SWARAID, PALEMBANG : Akhir Januari ini, sebanyak 40 ribu lebih Keluarga Penerima Manfaat (KPM) di kota Palembang akan menerima bantuan Program Keluarga Harapan (PKH) gelombang pertama tahun 2022.
“Kemungkinan akhir Januari ini, sekarang kita persiapan, kita sedang menunggu perintah dari Kementerian Sosial, kalau nanti turun itu langsung ke kartu keluarga sejahtera yang sudah dimiliki oleh KPM, kita hanya pengawasan,” ujar Kadinsos Kota Palembang Heri Aprian.
Kepala Dinas Sosial Kota Palembang Heri Aprian menyebut, di tahun 2021 sebanyak 50 Ribu KPM yang diajukan. Namun setelah verivikasi data di Kementerian Sosial, hanya ada 40 ribu KPM yang menerima bantuan baik PKH atau BPNT.

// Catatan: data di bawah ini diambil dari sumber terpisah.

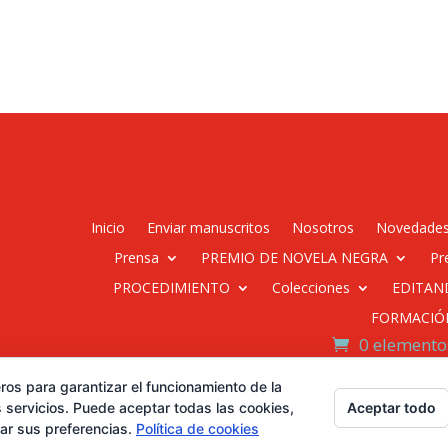
Inicio
Enviar manuscritos
Nosotros
Novedade
Prensa
PREMIO DE NOVELA NEGRA
Pr
PROCEDIMIENTO
Colecciones
EDITAN
FORMACIÓ
0 elemento
ros para garantizar el funcionamiento de la
Desarrollado por Diseñador
Aceptar todo
 servicios. Puede aceptar todas las cookies,
rar sus preferencias.
Política de cookies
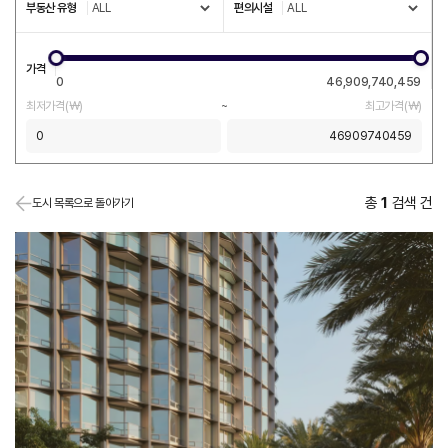
부동산 유형
편의시설
가격
0
46,909,740,459
최저가격(￦)
~
최고가격(￦)
총
1
검색 건
도시 목록으로 돌아가기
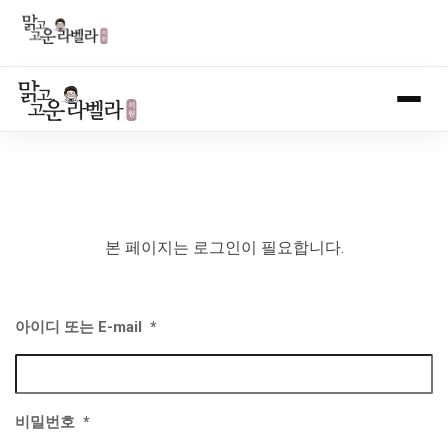
Skip
to
content
본 페이지는 로그인이 필요합니다.
아이디 또는 E-mail
*
비밀번호
*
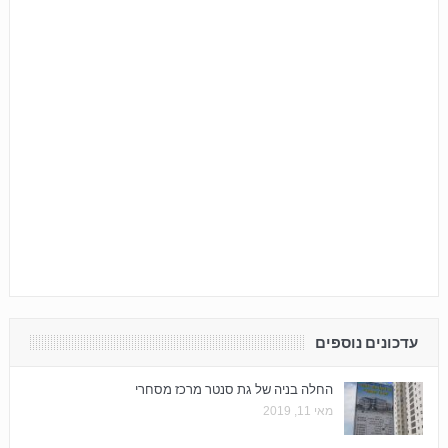
עדכונים נוספים
החלה בניה של גת סנטר מרכז מסחרי
מאי 11, 2019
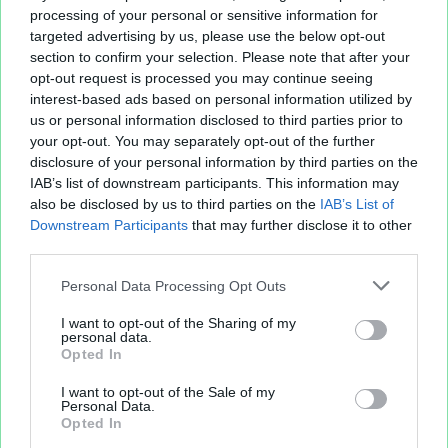
processing of your personal or sensitive information for
targeted advertising by us, please use the below opt-out
section to confirm your selection. Please note that after your
opt-out request is processed you may continue seeing
interest-based ads based on personal information utilized by
us or personal information disclosed to third parties prior to
your opt-out. You may separately opt-out of the further
disclosure of your personal information by third parties on the
IAB’s list of downstream participants. This information may
also be disclosed by us to third parties on the
IAB’s List of
Downstream Participants
that may further disclose it to other
third parties.
Personal Data Processing Opt Outs
I want to opt-out of the Sharing of my
personal data.
Opted In
I want to opt-out of the Sale of my
Personal Data.
Opted In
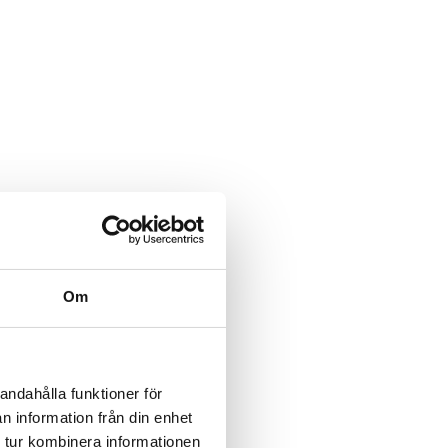
Om
andahålla funktioner för
n information från din enhet
 tur kombinera informationen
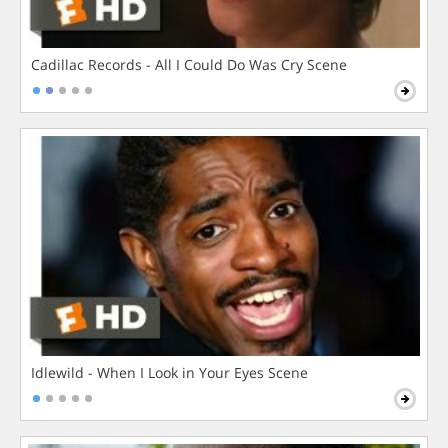
Cadillac Records - All I Could Do Was Cry Scene
Idlewild - When I Look in Your Eyes Scene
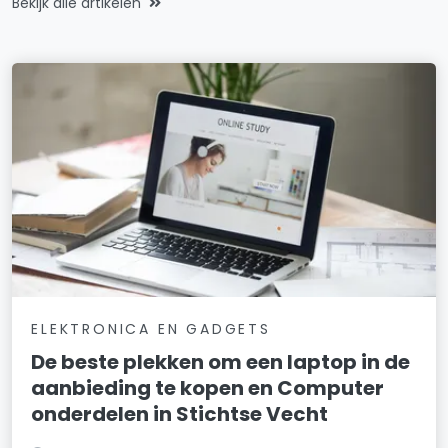
Bekijk alle artikelen
ELEKTRONICA EN GADGETS
De beste plekken om een laptop in de
aanbieding te kopen en Computer
onderdelen in Stichtse Vecht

“Ada pengurangan ya, karena dari pusat juga ada verifikasi data, perbaikan data. Kemungkinan data itu ya ada yang sudah meninggal, ada yang sudah pindah tempat, jadi pengurangan itu akan ditunda dulu, tapi nanti akan kita ajukan kembali” ungkapnya.
Terkhusus bagi data yang meninggal diterangkan Heri, ahli waris masih dapat menerima bantuan PKH, dengan cara membuat surat ahli waris dan akan diajukan ke Kementerian Sosial.
“Kalau meninggal dunia itu punya kewajiban untuk bikin ahli waris melalui lurah dan camat. Nanti surat ahli warisnya kita kirimkan ke pusat itu masih bisa menerima ahli warisnya. Dengan syarat ya warga itu masih warga yang kurang mampu,” ungkapnya.